Phylogenetic Placement Problem: A Hyperbolic Embedding Approach

Phylogenetic trees define a metric space over their vertices, an observation that underlines distance-based phylogenetic inference. Several authors, including Layer and Rhodes (2017), have noted that we can embed leaves of a phylogenetic tree into high-dimensional Euclidean spaces in such a way that it minimizes the distortion of the tree distances. Jiang et al. (2021) use a deep learning approach to build a mapping from the space of sequences to the Euclidean space such that the mapped sequences accurately preserve the leaf distances on a given tree.
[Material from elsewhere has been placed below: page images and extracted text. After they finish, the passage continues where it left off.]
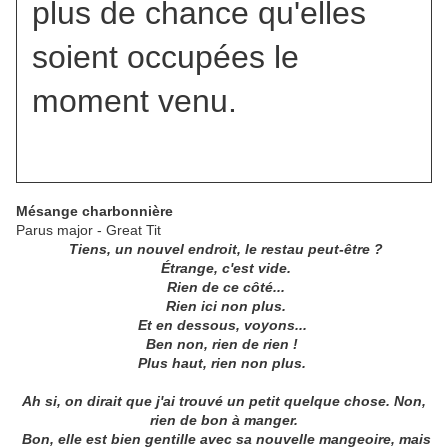
plus de chance qu'elles
soient occupées le
moment venu.
Mésange charbonnière
Parus major - Great Tit
Tiens, un nouvel endroit, le restau peut-être ?
Étrange, c'est vide.
Rien de ce côté...
Rien ici non plus.
Et en dessous, voyons...
Ben non, rien de rien !
Plus haut, rien non plus.
Ah si, on dirait que j'ai trouvé un petit quelque chose. Non,
rien de bon à manger.
Bon, elle est bien gentille avec sa nouvelle mangeoire, mais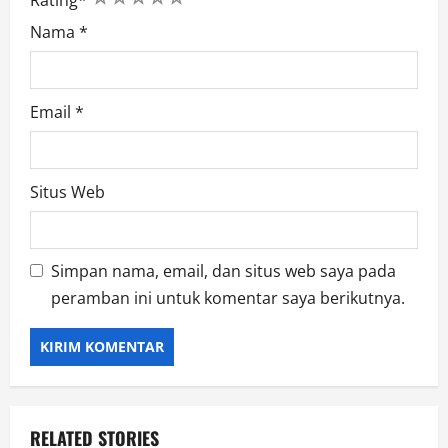
Nama
*
Email
*
Situs Web
Simpan nama, email, dan situs web saya pada
peramban ini untuk komentar saya berikutnya.
RELATED STORIES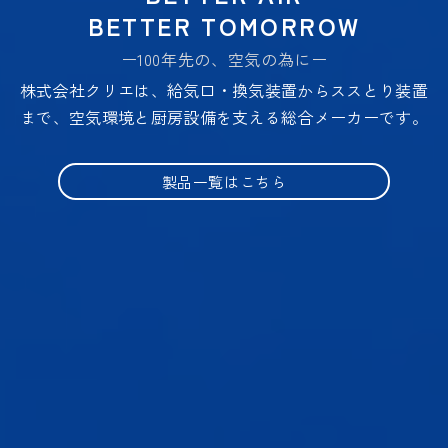
BETTER TOMORROW
ー100年先の、空気の為にー
株式会社クリエは、給気口・換気装置からススとり装置
まで、空気環境と厨房設備を支える総合メーカーです。
製品一覧はこちら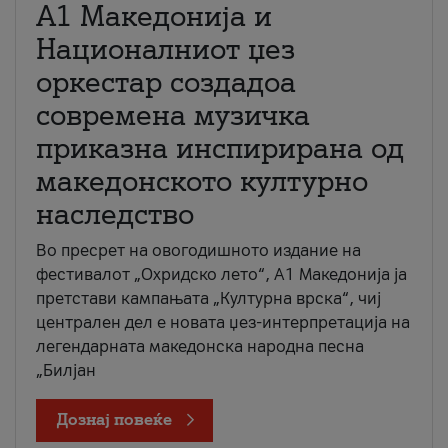
А1 Македонија и
Националниот џез
оркестар создадоа
современа музичка
приказна инспирирана од
македонското културно
наследство
Во пресрет на овогодишното издание на
фестивалот „Охридско лето“, А1 Македонија ја
претстави кампањата „Културна врска“, чиј
централен дел е новата џез-интерпретација на
легендарната македонска народна песна
„Билјан
Дознај повеќе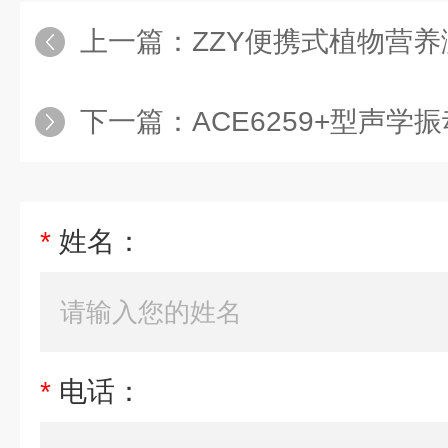
上一篇：
ZZY便携式植物营
下一篇：
ACE6259+型声学
*
姓名：
*
电话：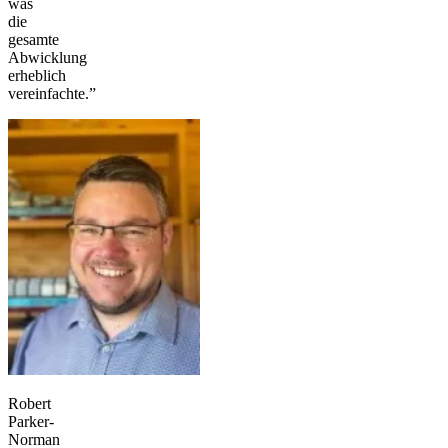
was
die
gesamte
Abwicklung
erheblich
vereinfachte.”
Robert
Parker-
Norman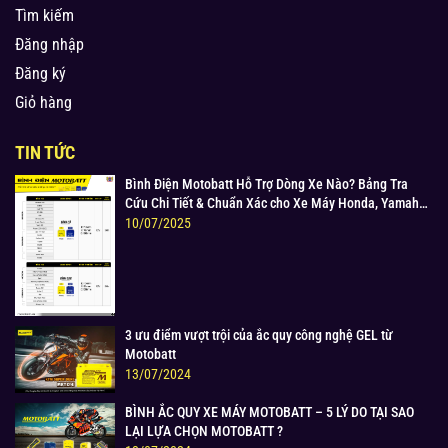
Tìm kiếm
Đăng nhập
Đăng ký
Giỏ hàng
TIN TỨC
Bình Điện Motobatt Hỗ Trợ Dòng Xe Nào? Bảng Tra
Cứu Chi Tiết & Chuẩn Xác cho Xe Máy Honda, Yamaha,
Suzuki và Hơn thế nữa
10/07/2025
3 ưu điểm vượt trội của ắc quy công nghệ GEL từ
Motobatt
13/07/2024
BÌNH ẮC QUY XE MÁY MOTOBATT – 5 LÝ DO TẠI SAO
LẠI LỰA CHỌN MOTOBATT ?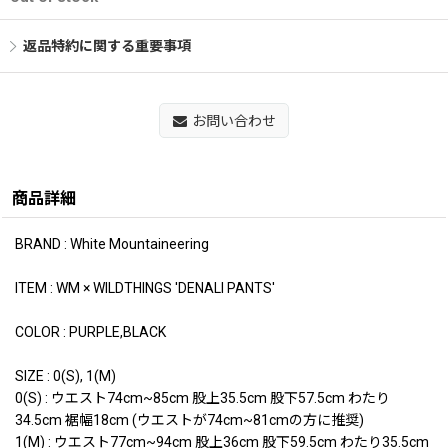
返品特約に関する重要事項
お問い合わせ
商品詳細
BRAND : White Mountaineering
ITEM : WM × WILDTHINGS 'DENALI PANTS'
COLOR : PURPLE,BLACK
SIZE : 0(S), 1(M)
0(S) : ウエスト74cm~85cm 股上35.5cm 股下57.5cm わたり
34.5cm 裾幅18cm (ウエストが74cm~81cmの方に推奨)
1(M) : ウエスト77cm~94cm 股上36cm 股下59.5cm わたり35.5cm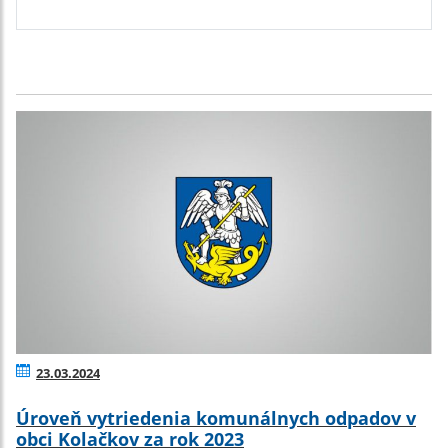
23.03.2024
Úroveň vytriedenia komunálnych odpadov v
obci Kolačkov za rok 2023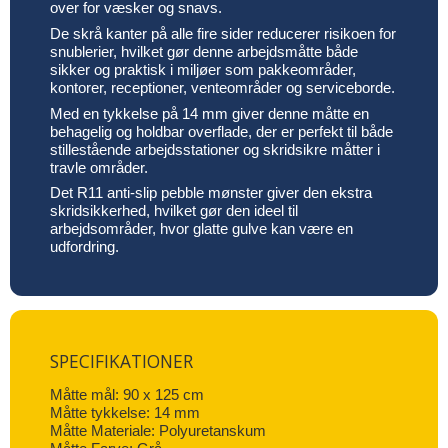
over for væsker og snavs.
De skrå kanter på alle fire sider reducerer risikoen for
snublerier, hvilket gør denne arbejdsmåtte både
sikker og praktisk i miljøer som pakkeområder,
kontorer, receptioner, venteområder og serviceborde.
Med en tykkelse på 14 mm giver denne måtte en
behagelig og holdbar overflade, der er perfekt til både
stillestående arbejdsstationer og skridsikre måtter i
travle områder.
Det R11 anti-slip pebble mønster giver den ekstra
skridsikkerhed, hvilket gør den ideel til
arbejdsområder, hvor glatte gulve kan være en
udfordring.
SPECIFIKATIONER
Måtte mål: 90 x 125 cm
Måtte tykkelse: 14 mm
Måtte Materiale: Polyuretanskum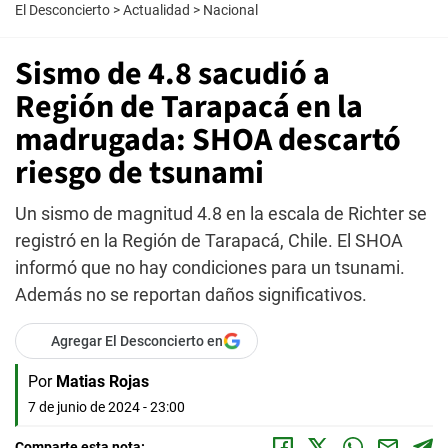
El Desconcierto
>
Actualidad
>
Nacional
Sismo de 4.8 sacudió a
Región de Tarapacá en la
madrugada: SHOA descartó
riesgo de tsunami
Un sismo de magnitud 4.8 en la escala de Richter se
registró en la Región de Tarapacá, Chile. El SHOA
informó que no hay condiciones para un tsunami.
Además no se reportan daños significativos.
Agregar El Desconcierto en
Por
Matias Rojas
7 de junio de 2024 - 23:00
Comparte esta nota: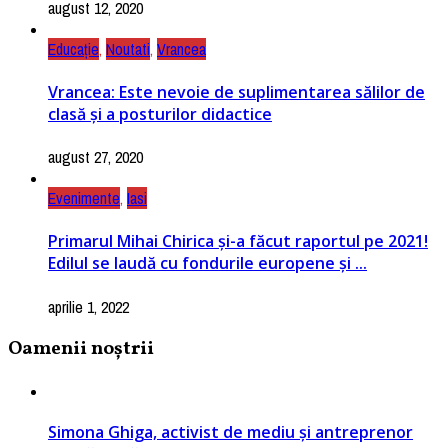
august 12, 2020
Educație
,
Noutati
,
Vrancea
Vrancea: Este nevoie de suplimentarea sălilor de
clasă și a posturilor didactice
august 27, 2020
Evenimente
,
Iasi
Primarul Mihai Chirica și-a făcut raportul pe 2021!
Edilul se laudă cu fondurile europene și ...
aprilie 1, 2022
Oamenii noștrii
Simona Ghiga, activist de mediu și antreprenor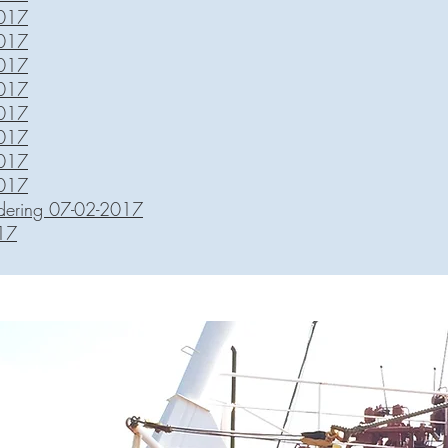
2017
2017
2017
2017
2017
2017
2017
2017
adering 07-02-2017
17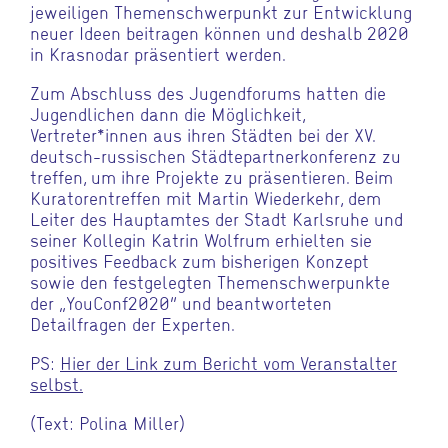
jeweiligen Themenschwerpunkt zur Entwicklung
neuer Ideen beitragen können und deshalb 2020
in Krasnodar präsentiert werden.
Zum Abschluss des Jugendforums hatten die
Jugendlichen dann die Möglichkeit,
Vertreter*innen aus ihren Städten bei der XV.
deutsch-russischen Städtepartnerkonferenz zu
treffen, um ihre Projekte zu präsentieren. Beim
Kuratorentreffen mit Martin Wiederkehr, dem
Leiter des Hauptamtes der Stadt Karlsruhe und
seiner Kollegin Katrin Wolfrum erhielten sie
positives Feedback zum bisherigen Konzept
sowie den festgelegten Themenschwerpunkte
der „YouConf2020“ und beantworteten
Detailfragen der Experten.
PS:
Hier der Link zum Bericht vom Veranstalter
selbst.
(Text: Polina Miller)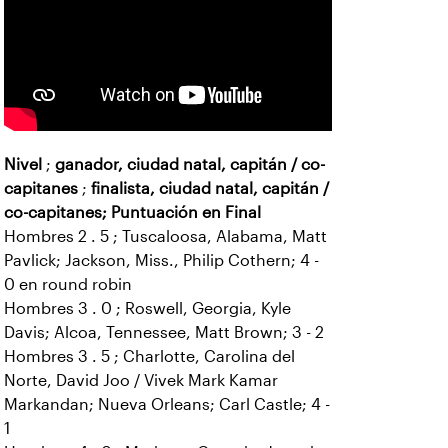
Nivel
;
ganador, ciudad natal, capitán / co-
capitanes
;
finalista, ciudad natal, capitán /
co-capitanes; Puntuación en Final
Hombres 2 . 5 ; Tuscaloosa, Alabama, Matt
Pavlick; Jackson, Miss., Philip Cothern; 4 -
0 en round robin
Hombres 3 . 0 ; Roswell, Georgia, Kyle
Davis; Alcoa, Tennessee, Matt Brown; 3 - 2
Hombres 3 . 5 ; Charlotte, Carolina del
Norte, David Joo / Vivek Mark Kamar
Markandan; Nueva Orleans; Carl Castle; 4 -
1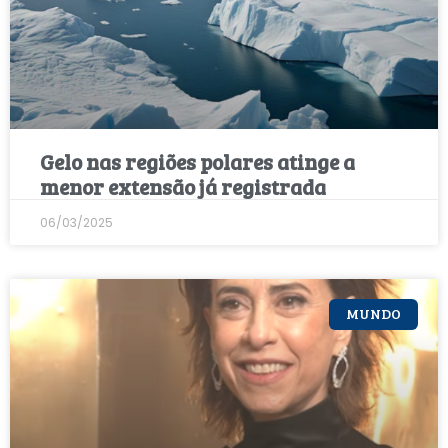
Gelo nas regiões polares atinge a
menor extensão já registrada
06/03/2025
MUNDO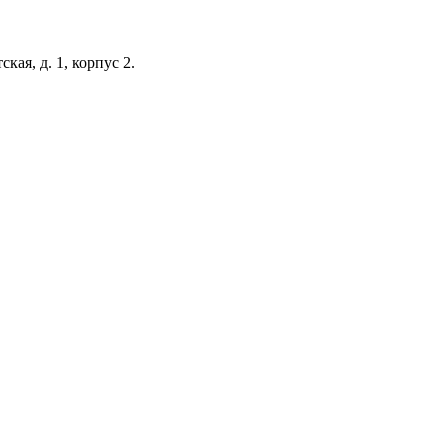
кая, д. 1, корпус 2.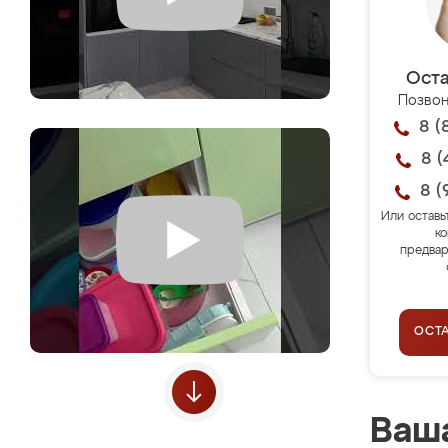
Оста
Позвон
8 (
8 (
8 (
Или оставь
ко
предвар
ОСТ
Ваша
Their tool, DEPP, uses this map to place a new query sequence onto the tree by first embedding it, an idea that was particularly promising for updating a species tree given data from a single gene despite the potential discordance of the gene tree and the species tree. In focusing on Euclidean spaces, these recent papers have ignored the strong theory that suggests hyperbolic spaces are more appropriate for embedding vertices of a tree. In this paper, we show that by moving to hyperbolic spaces and addressing challenges related to non-linearity and precision, we can reduce the distortion of distances for any given number of dimensions. The distortion of distances obtained using hyperbolic embeddings is lower than Euclidean embeddings with the same number of dimensions, both in training (backbone) and testing (query). The low-distortion distances of embeddings result in better topological accuracy in updating species trees using a single gene compared to its Euclidean counterpart. It also improves accuracy in placing queries for some datasets but not all.